La recherche de Marie-Ève Bédard comporte une méthodologie exigeante. L’étudiante a d’abord repéré 36 emplacements le long de la rivière qu’elle a explorés dans leurs moindres détails: relief, température de l’eau, substrat présent, courant, profondeur, affluents, etc. Puis, avec l’aide ses assistants de recherche,
elle a participé aux travaux d’échantillonnage nocturne. Plus de 1184 poissons ont été échantillonnés.

Sur une distance de 200 m délimitée par des repères visuels, deux plongeurs en apnée devaient noter scrupuleusement chaque tacon ou alevin aperçu en remontant le courant. Un plongeur suivait la veine principale, au centre de la rivière, et l’autre remontait près de la rive, où se concentrent la plus grande partie des poissons (on en trouve de deux à cinq fois plus qu’au centre). Chaque plongée durait près d’une heure.

Marie-Ève Bédard semble étonnée de la réaction des gens à l’égard d’une telle somme de travail.
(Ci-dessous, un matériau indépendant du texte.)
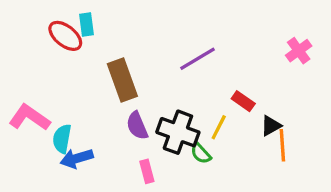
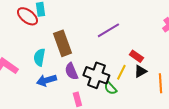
black triangle: (271, 126) -> (140, 71), moved
cyan semicircle: (62, 139) -> (39, 57), moved
blue arrow: (77, 158) -> (46, 80), moved

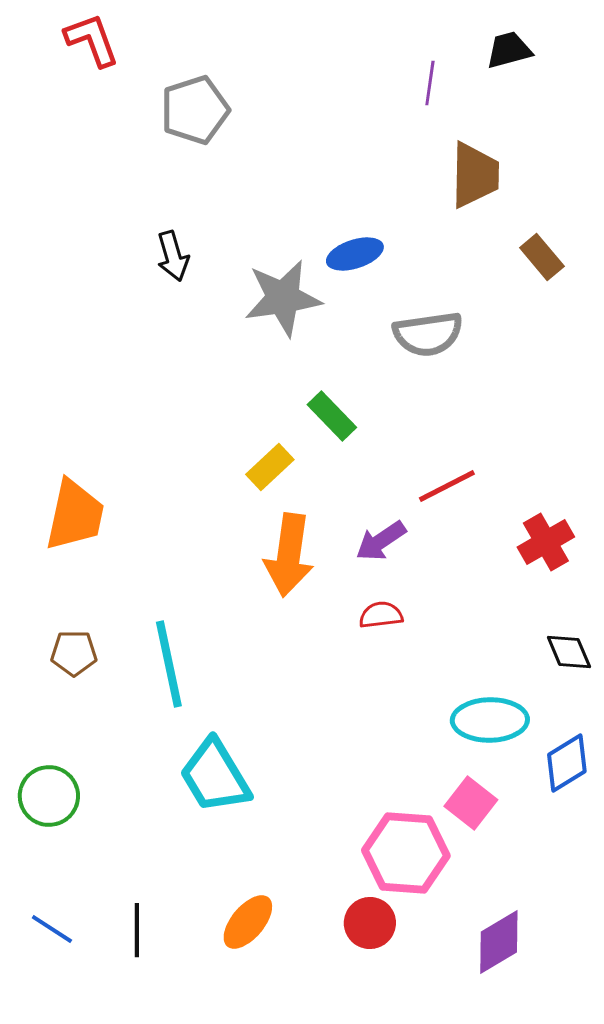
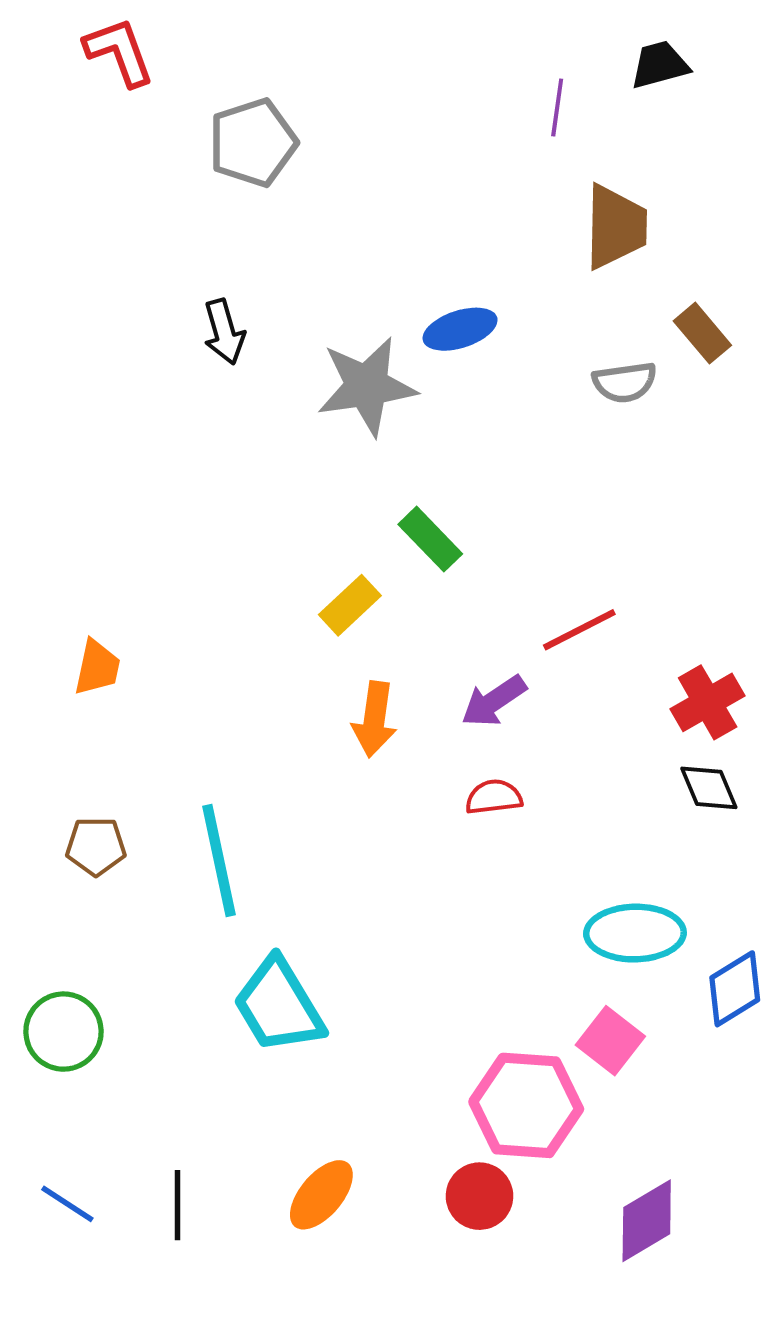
gray semicircle: (428, 334) -> (625, 382), moved, size x0.7
orange trapezoid: (75, 515) -> (97, 667), size x0.6
orange arrow: (289, 555) -> (375, 719), size x0.7
black diamond: (569, 652) -> (709, 788), moved

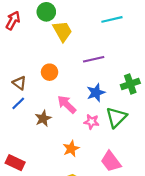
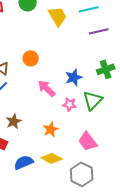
yellow trapezoid: (62, 31) -> (58, 16), moved
purple line: (94, 59) -> (99, 31), moved
brown star: (43, 118) -> (14, 121), moved

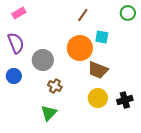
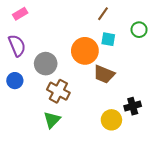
green circle: (128, 13) -> (139, 30), moved
brown line: (83, 15) -> (103, 14), moved
brown cross: (55, 86) -> (58, 91), size x1.5
yellow circle: (98, 98) -> (111, 120), moved

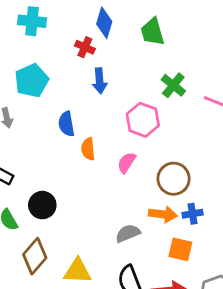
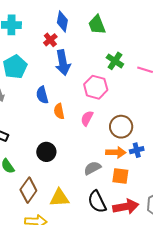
red cross: (85, 47) -> (50, 40), turned 32
blue arrow: (100, 81) -> (63, 63), size x1.4
black circle: (42, 205) -> (46, 152), moved
orange square: (180, 249) -> (120, 176), moved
Mais pour elle, c’est tout naturel. «On n’a pas fini d’en apprendre sur les habitats des saumons», dit-elle.

Elle compte d’ailleurs retourner plonger l’été prochain afin d’explorer une autre question: les jeunes saumons préfèrent-ils les grosses roches situées dans le haut d’un rapide, celles de dimension moyenne du milieu ou encore le gravier sablonneux du bas? Réponse dans un an.